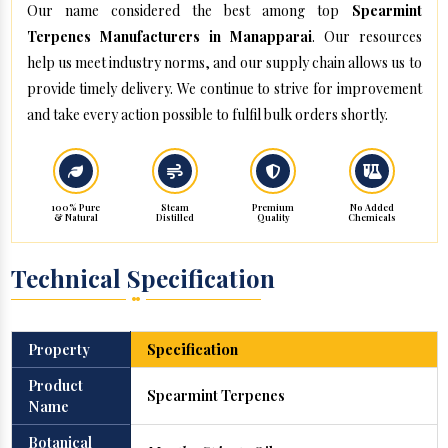
Our name considered the best among top
Spearmint
Terpenes Manufacturers in Manapparai
. Our resources
help us meet industry norms, and our supply chain allows us to
provide timely delivery. We continue to strive for improvement
and take every action possible to fulfil bulk orders shortly.
100% Pure
Steam
Premium
No Added
& Natural
Distilled
Quality
Chemicals
Technical Specification
Property
Specification
Product
Spearmint Terpenes
Name
Botanical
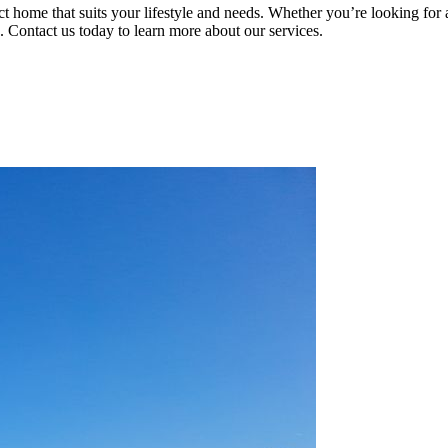
ct home that suits your lifestyle and needs. Whether you’re looking for
. Contact us today to learn more about our services.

> _EXERCISE INSTRUCTIONS_
Filter on the word "Specification": copy each matching line from the entries above.

> _REPLY_
Technical Specification
Specification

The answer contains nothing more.